I Don’t Know What Color My Eyes Are: A Tragedy

Do you ever stop to think, “At what point in my life did I become aware of this?” Like, I’m pretty sure I wasn’t born knowing who Britney Spears is, but I can’t for the life of me pinpoint the time and place where I actually acquired that knowledge.

I do, however, know exactly when I learned about eye color–not only what mine was, but that eyes even had the capacity to be colorful. I was in preschool. The teacher was dismissing everyone for recess. To stagger the release of twenty-five hyper four-year-olds who’d been hitting the Mango Capri Sun pretty hard, she would usually say something like, “If you have blond hair, you can go outside,” and then, “If you have red hair, you can go outside,” and she’d make her way through the line. I guess it was inevitable that she’d eventually go for eye color.
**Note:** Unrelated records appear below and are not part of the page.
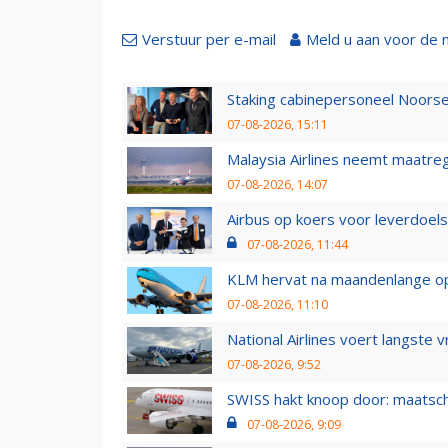
Verstuur per e-mail
Meld u aan voor de 
Staking cabinepersoneel Noorse
07-08-2026, 15:11
Malaysia Airlines neemt maatreg
07-08-2026, 14:07
Airbus op koers voor leverdoelst
07-08-2026, 11:44
KLM hervat na maandenlange ops
07-08-2026, 11:10
National Airlines voert langste 
07-08-2026, 9:52
SWISS hakt knoop door: maatsc
07-08-2026, 9:09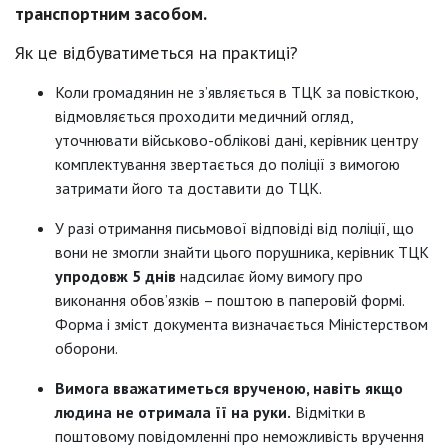
транспортним засобом.
Як це відбуватиметься на практиці?
Коли громадянин не з’являється в ТЦК за повісткою,
відмовляється проходити медичний огляд,
уточнювати військово-облікові дані, керівник центру
комплектування звертається до поліції з вимогою
затримати його та доставити до ТЦК.
У разі отримання письмової відповіді від поліції, що
вони не змогли знайти цього порушника, керівник ТЦК
упродовж 5 днів
надсилає йому вимогу про
виконання обов’язків – поштою в паперовій формі.
Форма і зміст документа визначається Міністерством
оборони.
Вимога вважатиметься врученою, навіть якщо
людина не отримала її на руки.
Відмітки в
поштовому повідомленні про неможливість вручення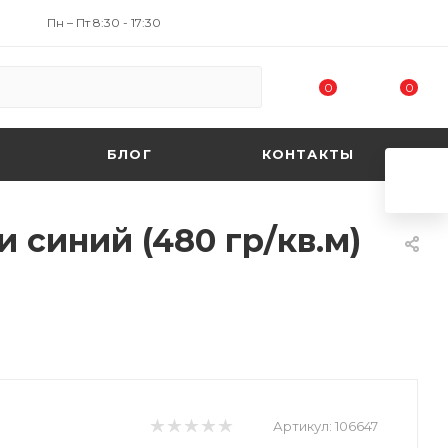
Пн – Пт 8:30 - 17:30
0
0
БЛОГ
КОНТАКТЫ
 синий (480 гр/кв.м)
Артикул:
106647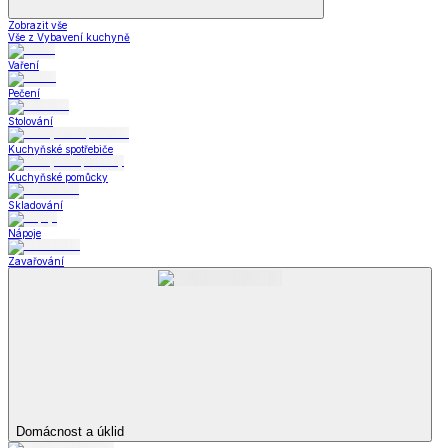
Zobrazit vše
Vše z Vybavení kuchyně
Vaření
Pečení
Stolování
Kuchyňské spotřebiče
Kuchyňské pomůcky
Skladování
Nápoje
Zavařování
Domácnost a úklid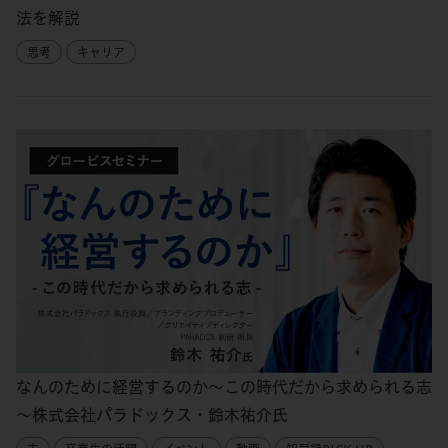
法を解説
思考
キャリア
なんのために経営するのか～この時代だから求められる志
～株式会社パラドックス・鈴木祐介氏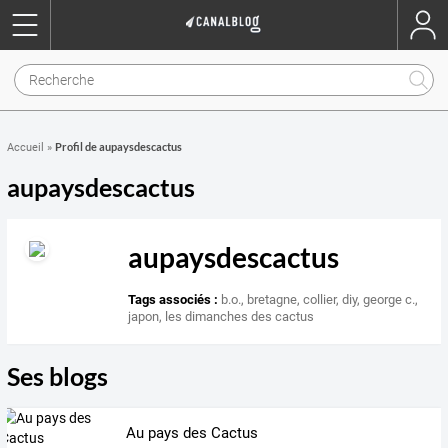
Profil de aupaysdescactus
Accueil
»
aupaysdescactus
aupaysdescactus
Tags associés :
b.o.
,
bretagne
,
collier
,
diy
,
george c.
,
japon
,
les dimanches des cactus
Ses blogs
Au pays des Cactus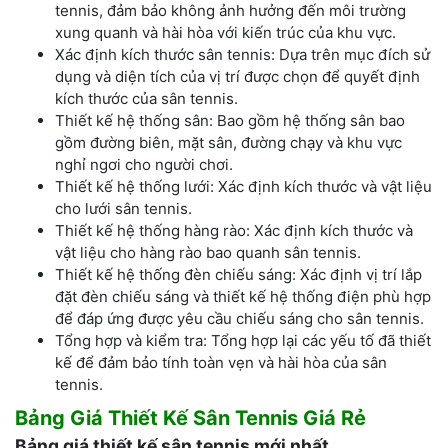
tennis, đảm bảo không ảnh hưởng đến môi trường
xung quanh và hài hòa với kiến trúc của khu vực.
Xác định kích thước sân tennis: Dựa trên mục đích sử
dụng và diện tích của vị trí được chọn để quyết định
kích thước của sân tennis.
Thiết kế hệ thống sân: Bao gồm hệ thống sân bao
gồm đường biên, mặt sân, đường chạy và khu vực
nghỉ ngơi cho người chơi.
Thiết kế hệ thống lưới: Xác định kích thước và vật liệu
cho lưới sân tennis.
Thiết kế hệ thống hàng rào: Xác định kích thước và
vật liệu cho hàng rào bao quanh sân tennis.
Thiết kế hệ thống đèn chiếu sáng: Xác định vị trí lắp
đặt đèn chiếu sáng và thiết kế hệ thống điện phù hợp
để đáp ứng được yêu cầu chiếu sáng cho sân tennis.
Tổng hợp và kiểm tra: Tổng hợp lại các yếu tố đã thiết
kế để đảm bảo tính toàn vẹn và hài hòa của sân
tennis.
Bảng Giá Thiết Kế Sân Tennis Giá Rẻ
Bảng giá thiết kế sân tennis mới nhất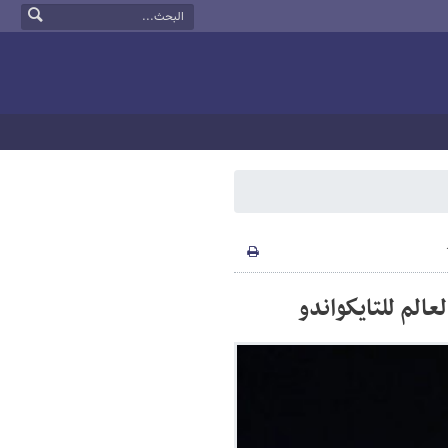
عالم للتايكواندو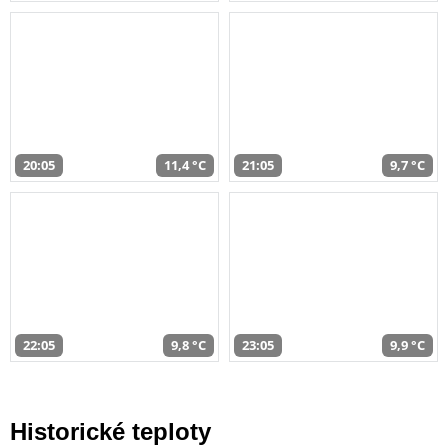
20:05
11,4 °C
21:05
9,7 °C
22:05
9,8 °C
23:05
9,9 °C
Historické teploty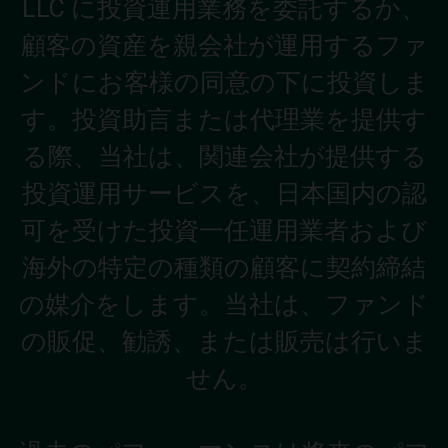
LLC に投資運用業務を委託するか、
顧客の資産を親会社が運用するファ
ンドにお客様の同意の下に投資しま
す。投資助言または代理業を提供す
る際、当社は、関連会社が提供する
投資運用サービスを、日本国内の認
可を受けた投資一任運用業者および
海外の特定の種類の顧客に契約締結
の媒介をします。当社は、ファンド
の販促、勧誘、または販売は行いま
せん。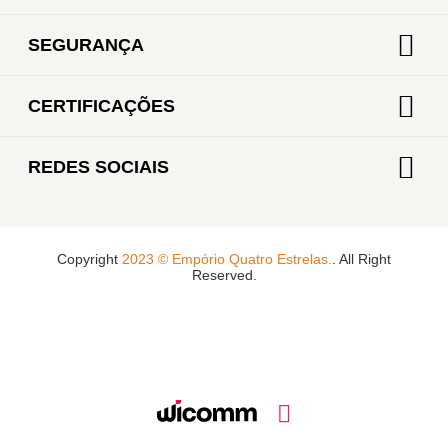
SEGURANÇA
CERTIFICAÇÕES
REDES SOCIAIS
Copyright
2023 © Empório Quatro Estrelas.
. All Right
Reserved.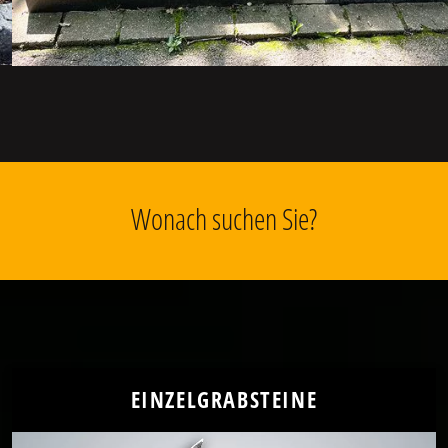
Wonach suchen Sie?
EINZELGRABSTEINE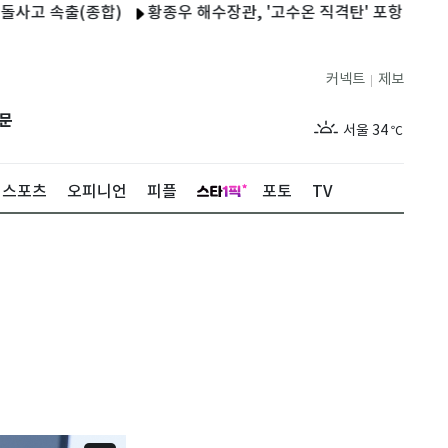
출(종합)
황종우 해수장관, '고수온 직격탄' 포항 찾아 지원 방안
커넥트
제보
|
제주
30
℃
문
서울
34
℃
부산
33
℃
스포츠
오피니언
피플
포토
TV
대구
32
℃
인천
36
℃
광주
34
℃
대전
36
℃
울산
32
℃
강릉
21
℃
제주
30
℃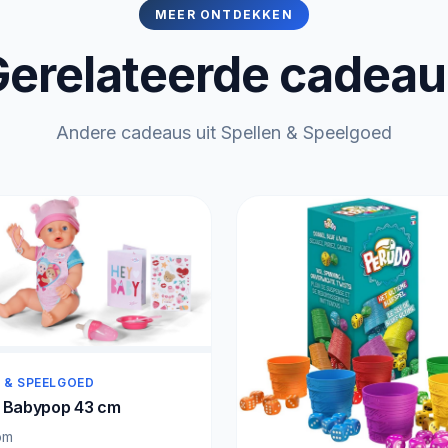
MEER ONTDEKKEN
erelateerde cadea
Andere cadeaus uit Spellen & Speelgoed
 & SPEELGOED
 Babypop 43 cm
om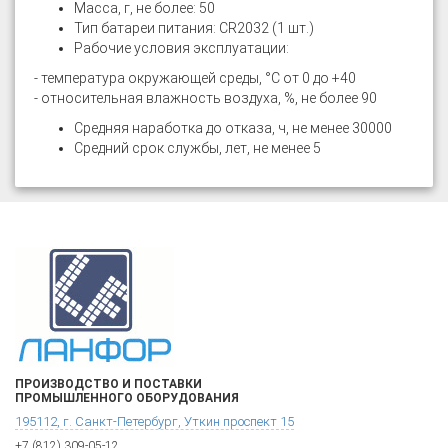
Масса, г, не более: 50
Тип батареи питания: CR2032 (1 шт.)
Рабочие условия эксплуатации:
- температура окружающей среды, °С от 0 до +40
- относительная влажность воздуха, %, не более 90
Средняя наработка до отказа, ч, не менее 30000
Средний срок службы, лет, не менее 5
ПРОИЗВОДСТВО И ПОСТАВКИ
ПРОМЫШЛЕННОГО ОБОРУДОВАНИЯ
195112, г. Санкт-Петербург, Уткин проспект 15
+7 (812) 309-05-12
And it’s not like I was shocked by this development. I didn’t think to myself, “Wait… eyes? Have color? What?” I simply accepted this, reached into the recesses of my four-year-old mind in search of that information for myself, and discovered it wasn’t there. I had no idea what to do. Everyone else knew theirs. I was the lone wolf. The logical thing would’ve been to pretend I knew and leave with a group at random, then check my eyes in the bathroom mirror. That’s what I should’ve done. What I did instead was hide under a table and cry so much they had to call my mom.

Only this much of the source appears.